Aucun pays comparable à la Suisse n’abrite un secteur financier aussi important. Le risque n’en est que plus démesuré. Le bilan cumulé des deux grandes banques helvétiques représente plus de six fois le produit intérieur brut (PIB) du pays. Le sauvetage de l’UBS a montré que des moyens gigantesques sont nécessaires lorsqu’il s’agit d’aider l’une d’elles, ne serait-ce que partiellement. Pour protéger l’économie suisse, il faut donc prendre des mesures afin d’empêcher qu’une nouvelle crise bancaire n’éclate et, en particulier, qu’une grande banque ne se retrouve insolvable.

 

Une des principales causes de l’actuelle crise bancaire sont les bonus excessifs versés aux managers – notamment la rémunération des cadres supérieurs sous forme d’actions et d’options. Ils sont en effet incités à prendre d’énormes risques pour les valoriser. Ainsi, la direction de l’UBS a racheté depuis 2000 pour plus de 30 milliards de francs d’actions, au lieu de constituer des réserves, qui ont fait défaut lorsque la crise a accumulé les pertes. Les mesures annoncées à ce jour pour décourager de pareilles motivations sont beaucoup trop molles. Le plus efficace serait de verser des salaires fixes modérés. Les systèmes de bonus-malus ont échoué. Avant la crise déjà, une part considérable de la rémunération des managers était versée sous forme de participations de collaborateur liées à des avantages fiscaux. Cela n’a pas empêché des transactions très risquées.

Plus de fonds propres

Il est très difficile d’évaluer les risques. En plus de prescriptions relatives aux fonds propres, complexes et axées sur les risques, il faut des instructions «applicables en tout temps» quant au volume du capital propre dont les grandes banques doivent disposer. Le taux de levier introduit par la Commission fédérale des banques (CFB) est une réponse à ce problème. Pour protéger l’économie suisse, les grandes banques doivent détenir suffisamment de fonds propres pour pouvoir affronter d’importantes pertes. Il y a lieu de se demander si les nouvelles règles de la CFB en la matière répondront à ces exigences. Si une banque qui doit payer des primes de risque considérables sur le marché des capitaux satisfait déjà aux nouveaux critères, c’est que ces prescriptions sont manifestement trop modérées. Ou on les renforce ou, si ce n’est pas possible, on étudie d’autres mesures afin de réduire le risque que les grandes banques font courir à l’économie suisse – comme le cloisonnement de certains secteurs bancaires.

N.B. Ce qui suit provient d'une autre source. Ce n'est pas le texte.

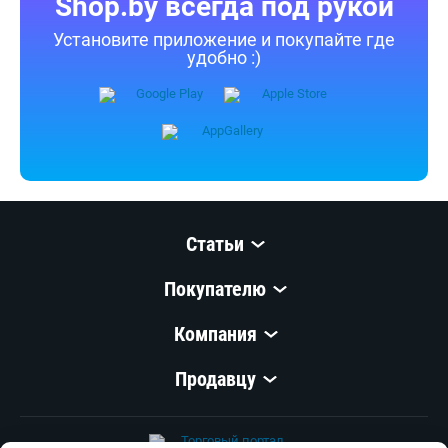
Shop.by всегда под рукой
Установите приложение и покупайте где
удобно :)
Статьи
Покупателю
Компания
Продавцу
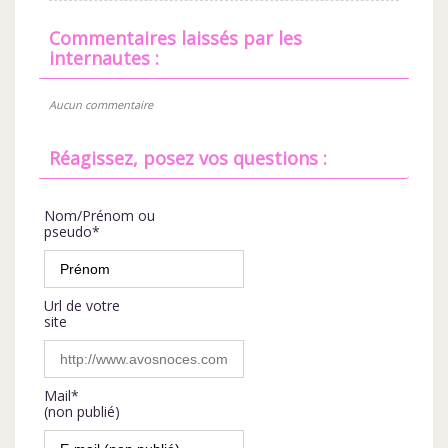
commentaires laissés par les
internautes :
Aucun commentaire
Réagissez, posez vos questions :
Nom/Prénom ou
pseudo*
Url de votre
site
Mail*
(non publié)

Un grand besoin de régulation

La crise bancaire pose des questions fondamentales sur l’actuel système financier. Ces dernières années, le volume des diverses catégories de titres peu ou pas régulés (produits dérivés, titrisations…) a véritablement explosé. Par exemple, le secteur des couvertures sur défaillance («Credit Default Swaps») a atteint en peu d’années un volume quatre fois supérieur au PIB américain. Ces titres recèlent des risques parfois considérables pour l’économie. Or actuellement, on ignore s’ils sont compensés de quelque manière que ce soit. Ajoutons-y les bulles spéculatives qui, sur les marchés des valeurs, sont manifestement plus fréquentes dans un contexte de faible inflation. Même si l’on peut prouver l’utilité économique de certains titres et, surtout, de catégories de produits dérivés, le besoin de régulation n’en demeure pas moins très important. Un renforcement de la réglementation augmenterait aussi les coûts de transaction, ce qui diminuerait vraisemblablement la formation de bulles spéculatives. Un autre problème provient des agences de notation. Leurs évaluations sont des biens publics, alors que, paradoxalement, elles sont privées et mandatées par les entreprises elles-mêmes. De ce point de vue, des agences publiques liées à une institution internationale (p. ex. le FMI) représenteraient une bien meilleure solution. Le contrôle des banques est absolument insuffisant. Il doit bénéficier de ressources supplémentaires et d’une indépendance maximale par rapport aux établissements surveillés. Il est important de renforcer la protection des déposants; ceci vaut également pour les comptes de libre passage.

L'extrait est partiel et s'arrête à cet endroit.